-- Work instructions --
Output exactly the lines below, starting with the line that has "exceptionnel pour que" and going on through the line that has "est le choix", both included, and no other lines.

+++ Data extracts +++

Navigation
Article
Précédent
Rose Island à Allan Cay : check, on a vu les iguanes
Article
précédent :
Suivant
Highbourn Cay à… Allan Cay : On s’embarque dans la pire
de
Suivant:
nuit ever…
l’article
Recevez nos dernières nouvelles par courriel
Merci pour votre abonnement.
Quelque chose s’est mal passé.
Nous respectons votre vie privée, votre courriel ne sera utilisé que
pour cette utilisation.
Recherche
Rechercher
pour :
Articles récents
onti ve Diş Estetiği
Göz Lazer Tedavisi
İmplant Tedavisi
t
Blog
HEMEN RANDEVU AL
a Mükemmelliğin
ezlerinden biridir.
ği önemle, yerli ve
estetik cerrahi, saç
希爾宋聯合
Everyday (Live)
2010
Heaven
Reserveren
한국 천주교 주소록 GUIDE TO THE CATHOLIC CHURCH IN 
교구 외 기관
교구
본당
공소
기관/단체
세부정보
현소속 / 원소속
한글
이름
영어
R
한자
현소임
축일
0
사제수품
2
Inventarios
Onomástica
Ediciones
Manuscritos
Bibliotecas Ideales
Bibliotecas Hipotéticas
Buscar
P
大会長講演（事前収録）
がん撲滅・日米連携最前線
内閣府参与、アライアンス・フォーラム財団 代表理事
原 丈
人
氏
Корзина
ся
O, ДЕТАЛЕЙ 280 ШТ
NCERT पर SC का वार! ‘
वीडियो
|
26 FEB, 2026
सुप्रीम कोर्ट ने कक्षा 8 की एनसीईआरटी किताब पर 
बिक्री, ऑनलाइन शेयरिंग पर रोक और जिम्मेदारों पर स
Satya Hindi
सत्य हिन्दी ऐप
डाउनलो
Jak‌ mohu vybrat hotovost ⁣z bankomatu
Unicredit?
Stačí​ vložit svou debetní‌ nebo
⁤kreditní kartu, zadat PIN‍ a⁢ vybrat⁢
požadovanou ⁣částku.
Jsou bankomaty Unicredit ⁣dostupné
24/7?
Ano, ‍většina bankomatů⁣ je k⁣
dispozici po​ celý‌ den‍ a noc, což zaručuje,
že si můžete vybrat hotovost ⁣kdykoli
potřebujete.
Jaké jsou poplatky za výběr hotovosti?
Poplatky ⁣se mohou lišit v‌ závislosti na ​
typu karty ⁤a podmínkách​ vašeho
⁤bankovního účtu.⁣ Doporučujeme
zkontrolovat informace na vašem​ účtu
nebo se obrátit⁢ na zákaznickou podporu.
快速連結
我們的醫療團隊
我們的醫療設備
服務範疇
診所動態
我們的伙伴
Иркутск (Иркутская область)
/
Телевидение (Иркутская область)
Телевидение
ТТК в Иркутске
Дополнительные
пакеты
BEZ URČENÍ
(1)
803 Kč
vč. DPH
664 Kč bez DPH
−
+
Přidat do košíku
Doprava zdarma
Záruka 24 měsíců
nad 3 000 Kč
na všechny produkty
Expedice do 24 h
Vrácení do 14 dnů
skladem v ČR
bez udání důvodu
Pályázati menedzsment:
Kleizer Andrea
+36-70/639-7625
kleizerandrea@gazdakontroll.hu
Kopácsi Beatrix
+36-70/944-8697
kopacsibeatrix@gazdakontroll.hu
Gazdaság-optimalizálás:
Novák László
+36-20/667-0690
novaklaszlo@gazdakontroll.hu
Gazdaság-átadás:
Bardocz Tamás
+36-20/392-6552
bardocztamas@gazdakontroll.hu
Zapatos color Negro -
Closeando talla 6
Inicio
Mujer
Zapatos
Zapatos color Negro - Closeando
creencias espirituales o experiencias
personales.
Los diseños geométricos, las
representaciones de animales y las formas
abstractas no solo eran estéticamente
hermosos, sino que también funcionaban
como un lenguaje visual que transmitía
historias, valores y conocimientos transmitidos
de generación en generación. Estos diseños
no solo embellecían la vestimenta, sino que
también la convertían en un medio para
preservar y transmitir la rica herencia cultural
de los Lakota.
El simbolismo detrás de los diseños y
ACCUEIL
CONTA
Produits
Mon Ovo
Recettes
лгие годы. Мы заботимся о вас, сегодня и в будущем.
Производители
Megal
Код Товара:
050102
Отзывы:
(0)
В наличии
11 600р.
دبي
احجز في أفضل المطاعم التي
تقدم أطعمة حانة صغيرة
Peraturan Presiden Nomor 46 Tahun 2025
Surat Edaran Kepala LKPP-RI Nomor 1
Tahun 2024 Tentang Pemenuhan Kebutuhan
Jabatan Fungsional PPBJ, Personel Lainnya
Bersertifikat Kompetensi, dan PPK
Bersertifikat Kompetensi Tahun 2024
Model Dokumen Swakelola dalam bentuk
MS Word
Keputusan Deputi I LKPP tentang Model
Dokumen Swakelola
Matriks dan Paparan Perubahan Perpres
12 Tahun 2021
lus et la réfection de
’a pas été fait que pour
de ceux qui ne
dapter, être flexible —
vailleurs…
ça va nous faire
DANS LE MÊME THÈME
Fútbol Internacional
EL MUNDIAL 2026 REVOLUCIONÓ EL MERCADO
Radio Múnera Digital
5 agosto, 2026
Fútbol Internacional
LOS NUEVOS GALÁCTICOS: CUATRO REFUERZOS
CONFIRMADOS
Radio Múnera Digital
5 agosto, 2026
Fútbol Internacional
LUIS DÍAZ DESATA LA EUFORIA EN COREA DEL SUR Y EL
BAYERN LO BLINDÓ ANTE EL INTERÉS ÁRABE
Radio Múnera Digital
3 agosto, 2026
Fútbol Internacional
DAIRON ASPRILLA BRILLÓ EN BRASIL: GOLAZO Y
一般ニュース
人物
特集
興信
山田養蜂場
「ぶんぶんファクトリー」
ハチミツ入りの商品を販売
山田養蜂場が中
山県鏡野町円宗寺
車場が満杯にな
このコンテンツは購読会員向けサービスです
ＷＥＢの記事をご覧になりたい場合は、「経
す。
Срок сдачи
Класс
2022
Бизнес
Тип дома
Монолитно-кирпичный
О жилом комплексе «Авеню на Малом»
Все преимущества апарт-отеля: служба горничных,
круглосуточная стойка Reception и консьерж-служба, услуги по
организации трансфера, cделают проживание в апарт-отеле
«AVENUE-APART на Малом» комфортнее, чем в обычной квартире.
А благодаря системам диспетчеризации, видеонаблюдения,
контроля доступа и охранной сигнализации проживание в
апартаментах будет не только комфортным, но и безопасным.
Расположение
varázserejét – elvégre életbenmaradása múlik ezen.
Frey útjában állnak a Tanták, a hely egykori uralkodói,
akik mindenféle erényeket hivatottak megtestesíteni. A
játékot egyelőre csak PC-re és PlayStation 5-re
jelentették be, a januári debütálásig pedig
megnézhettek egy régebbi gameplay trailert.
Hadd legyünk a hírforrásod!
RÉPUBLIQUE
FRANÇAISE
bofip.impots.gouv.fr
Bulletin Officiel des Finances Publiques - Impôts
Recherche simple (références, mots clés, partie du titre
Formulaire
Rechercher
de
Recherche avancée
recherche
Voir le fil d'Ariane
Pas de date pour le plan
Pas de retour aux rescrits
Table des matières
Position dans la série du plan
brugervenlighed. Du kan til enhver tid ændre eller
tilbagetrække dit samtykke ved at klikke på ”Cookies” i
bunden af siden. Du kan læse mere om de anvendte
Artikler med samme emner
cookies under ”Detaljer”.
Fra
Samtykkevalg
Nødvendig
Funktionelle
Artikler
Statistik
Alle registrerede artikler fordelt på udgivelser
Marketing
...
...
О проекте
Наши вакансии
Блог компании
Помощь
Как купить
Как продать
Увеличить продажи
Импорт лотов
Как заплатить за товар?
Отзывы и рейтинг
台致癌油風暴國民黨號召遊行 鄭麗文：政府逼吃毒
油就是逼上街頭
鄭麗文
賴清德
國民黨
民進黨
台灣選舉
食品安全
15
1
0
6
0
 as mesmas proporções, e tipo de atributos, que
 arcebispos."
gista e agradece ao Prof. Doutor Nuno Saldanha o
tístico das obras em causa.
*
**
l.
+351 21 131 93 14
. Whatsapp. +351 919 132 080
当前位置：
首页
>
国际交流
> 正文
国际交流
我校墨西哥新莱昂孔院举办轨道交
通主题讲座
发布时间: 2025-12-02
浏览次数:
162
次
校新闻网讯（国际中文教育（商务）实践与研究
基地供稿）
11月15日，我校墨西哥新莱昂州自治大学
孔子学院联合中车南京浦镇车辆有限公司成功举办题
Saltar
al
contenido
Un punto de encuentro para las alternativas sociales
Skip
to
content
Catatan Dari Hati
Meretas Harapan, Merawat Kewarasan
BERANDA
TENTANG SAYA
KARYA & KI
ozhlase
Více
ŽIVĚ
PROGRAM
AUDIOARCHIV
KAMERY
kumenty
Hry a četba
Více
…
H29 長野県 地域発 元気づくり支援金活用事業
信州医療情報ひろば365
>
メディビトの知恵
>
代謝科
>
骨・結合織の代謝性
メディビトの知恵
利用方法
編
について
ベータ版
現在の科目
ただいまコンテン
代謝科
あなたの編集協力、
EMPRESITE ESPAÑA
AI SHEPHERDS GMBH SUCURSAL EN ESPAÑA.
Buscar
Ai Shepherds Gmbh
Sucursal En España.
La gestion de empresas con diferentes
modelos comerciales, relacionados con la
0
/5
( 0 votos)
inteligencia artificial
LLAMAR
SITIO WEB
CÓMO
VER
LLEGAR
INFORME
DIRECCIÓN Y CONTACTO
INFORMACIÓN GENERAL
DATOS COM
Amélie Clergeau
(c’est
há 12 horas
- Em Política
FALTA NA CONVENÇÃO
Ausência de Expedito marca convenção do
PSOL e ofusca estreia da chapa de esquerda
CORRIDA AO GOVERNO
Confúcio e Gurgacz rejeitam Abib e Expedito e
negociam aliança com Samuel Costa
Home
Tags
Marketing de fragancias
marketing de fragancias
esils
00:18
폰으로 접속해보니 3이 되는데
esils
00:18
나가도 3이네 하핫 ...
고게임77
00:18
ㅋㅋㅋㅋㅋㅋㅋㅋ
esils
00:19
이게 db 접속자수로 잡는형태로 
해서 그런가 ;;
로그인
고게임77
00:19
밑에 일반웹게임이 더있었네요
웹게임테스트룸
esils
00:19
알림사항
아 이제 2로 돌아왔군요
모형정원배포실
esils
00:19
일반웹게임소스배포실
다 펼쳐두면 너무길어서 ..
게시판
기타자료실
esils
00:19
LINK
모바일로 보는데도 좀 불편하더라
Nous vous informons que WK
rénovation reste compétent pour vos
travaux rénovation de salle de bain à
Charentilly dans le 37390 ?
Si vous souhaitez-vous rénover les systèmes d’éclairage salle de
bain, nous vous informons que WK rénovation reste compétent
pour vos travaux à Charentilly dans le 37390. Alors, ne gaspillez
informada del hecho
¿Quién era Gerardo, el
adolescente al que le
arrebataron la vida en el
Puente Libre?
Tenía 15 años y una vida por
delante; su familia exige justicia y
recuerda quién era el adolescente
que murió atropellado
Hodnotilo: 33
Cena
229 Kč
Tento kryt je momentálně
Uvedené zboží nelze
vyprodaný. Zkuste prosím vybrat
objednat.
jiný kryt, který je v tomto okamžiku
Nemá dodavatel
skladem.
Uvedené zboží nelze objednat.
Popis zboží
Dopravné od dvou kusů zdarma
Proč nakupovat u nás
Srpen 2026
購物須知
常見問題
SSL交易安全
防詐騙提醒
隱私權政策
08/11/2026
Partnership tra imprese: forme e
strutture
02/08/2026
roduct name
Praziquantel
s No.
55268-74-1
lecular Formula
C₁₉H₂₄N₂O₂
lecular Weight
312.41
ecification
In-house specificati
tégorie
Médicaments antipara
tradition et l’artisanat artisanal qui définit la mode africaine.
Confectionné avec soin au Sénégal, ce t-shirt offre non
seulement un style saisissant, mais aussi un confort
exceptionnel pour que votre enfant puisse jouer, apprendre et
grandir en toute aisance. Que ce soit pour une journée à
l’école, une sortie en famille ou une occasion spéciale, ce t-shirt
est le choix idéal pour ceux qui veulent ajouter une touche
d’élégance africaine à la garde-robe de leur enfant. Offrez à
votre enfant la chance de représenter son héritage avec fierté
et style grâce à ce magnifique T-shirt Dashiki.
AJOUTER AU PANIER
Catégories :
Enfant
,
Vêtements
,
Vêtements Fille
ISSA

+++

-- Problem solution --
exceptionnel pour que votre enfant puisse jouer, apprendre et
grandir en toute aisance. Que ce soit pour une journée à
l’école, une sortie en famille ou une occasion spéciale, ce t-shirt
est le choix idéal pour ceux qui veulent ajouter une touche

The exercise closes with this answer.